In 1972, Ansel Keith’s “Chronic Disease Diary” officially adopted BMI (Body Mass Index, referred to as body mass index) to measure the body fatness and thinness.
Under the precise measurement of BMI, scientists can count the proportion of fat people in a region and a country. At this time, obesity is not a personal matter of the individual, but the whole society is relishing things.
At the same time, the meaning of thinness has undergone a fundamental change. Skinny is a symbol of death or illness in classic art, but by the 20th century, thinness meant exquisiteness. Energetic faces, muscles without excess fat, and slim body have become ideal examples of the feminine beauty of the new era.
The 20th century coincided with the rapid development of the mass media, the emergence of fashion magazines, newspapers, and television, which made the aesthetic trend for the first time helped by the mass media. Therefore, thin is the United States quickly and unquestionably occupy the hegemonic status of women’s aesthetic.
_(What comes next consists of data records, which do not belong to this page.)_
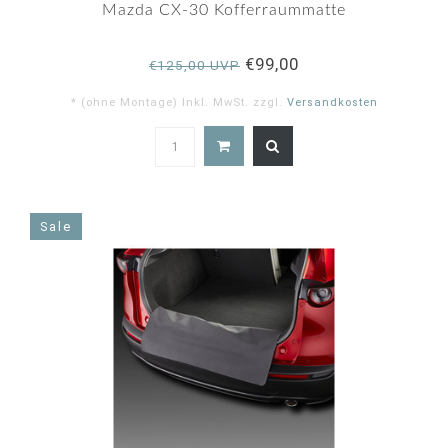
rating
Mazda CX-30 Kofferraummatte
€99,00
€125,00 UVP
* (ohne Montage) Inkl. MwSt. zzgl.
Versandkosten
5.0
star
rating
Sale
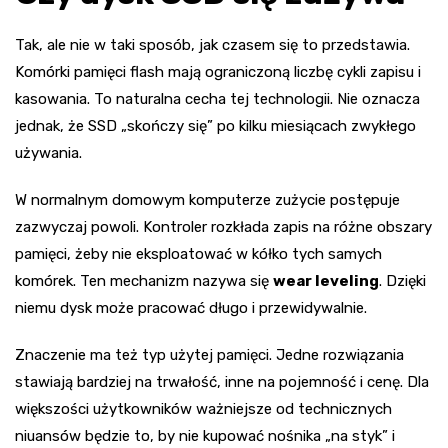
Tak, ale nie w taki sposób, jak czasem się to przedstawia.
Komórki pamięci flash mają ograniczoną liczbę cykli zapisu i
kasowania. To naturalna cecha tej technologii. Nie oznacza
jednak, że SSD „skończy się” po kilku miesiącach zwykłego
używania.
W normalnym domowym komputerze zużycie postępuje
zazwyczaj powoli. Kontroler rozkłada zapis na różne obszary
pamięci, żeby nie eksploatować w kółko tych samych
komórek. Ten mechanizm nazywa się
wear leveling
. Dzięki
niemu dysk może pracować długo i przewidywalnie.
Znaczenie ma też typ użytej pamięci. Jedne rozwiązania
stawiają bardziej na trwałość, inne na pojemność i cenę. Dla
większości użytkowników ważniejsze od technicznych
niuansów będzie to, by nie kupować nośnika „na styk” i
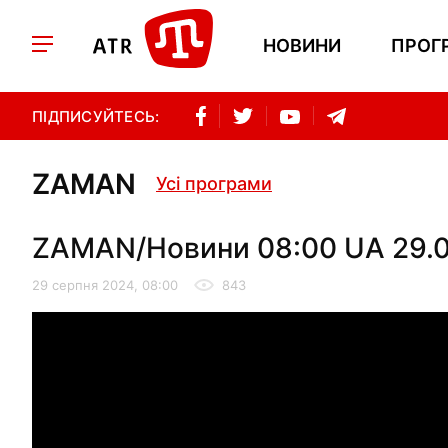
НОВИНИ
ПРОГ
ПІДПИСУЙТЕСЬ:
ZAMAN
Усі програми
ZAMAN/Новини 08:00 UA 29.0
29 серпня 2024, 08:00
843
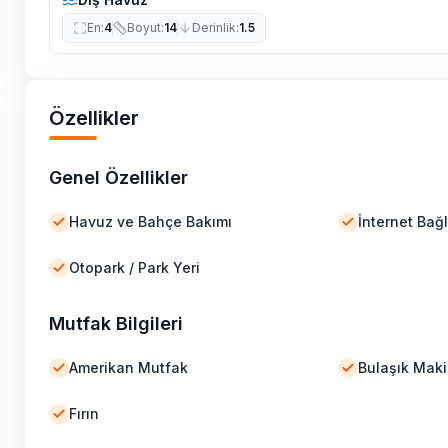
En
:
4
Boyut
:
14
Derinlik
:
1.5
Özellikler
Genel Özellikler
Havuz ve Bahçe Bakımı
İnternet Bağl
Otopark / Park Yeri
Mutfak Bilgileri
Amerikan Mutfak
Bulaşık Maki
Fırın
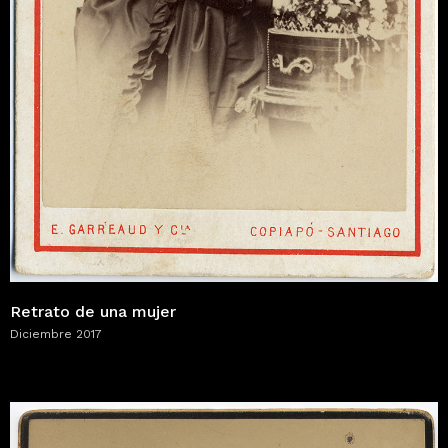
Retrato de una mujer
Diciembre 2017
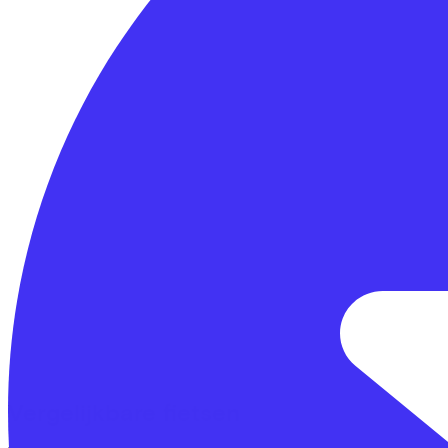
Vergelijkbare fietsen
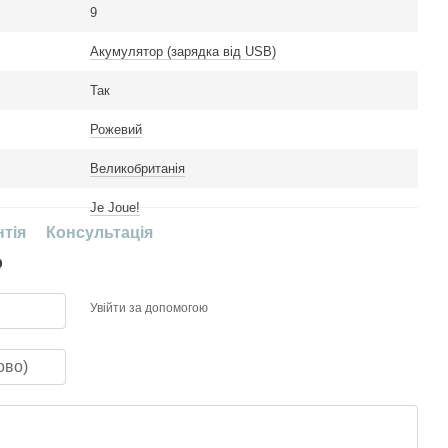
9
Акумулятор (зарядка від USB)
Так
Рожевий
Великобританія
Je Joue!
нтія
Консультація
р
Увійти за допомогою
If the thin, thin waist dance of the previous waist is still a noble woman’s demand for women, then in the 20th century, the ordinary people also accepted the “truth” of thinness and beauty.
What are the benefits of thinning?
In order to be thinner and more beautiful, how many girls have embarked on the “crazy” way to lose weight. Is the woman really thinner and more beautiful? Scientists have studied the amount of fat in the most attractive female body.
The research team surveyed more than 1,300 volunteers from 10 different countries – allowing respondents to rank a series of female contours by attractiveness. Respondents ranged from male to female and from different countries.
The researchers used the BMI index to represent the fatness and thinness of women. The thinner the person, the smaller the BMI value. The above study found that respondents in all countries, regardless of gender, ranked the results very similarly, and the attractiveness of women was inversely related to the degree of obesity in their bodies. In other words, people do think that women who are thinner are more attractive. In addition, the study also found that there was a significant correlation between the respondents’ predictions of model age and the actual BMI of the model.
The results of the study are a good explanation of the psychological mechanism by which people are thin and beautiful – people usually think that the most attractive women’s body fits perfectly with the BMI of young women with the strongest fertility and viability in the future.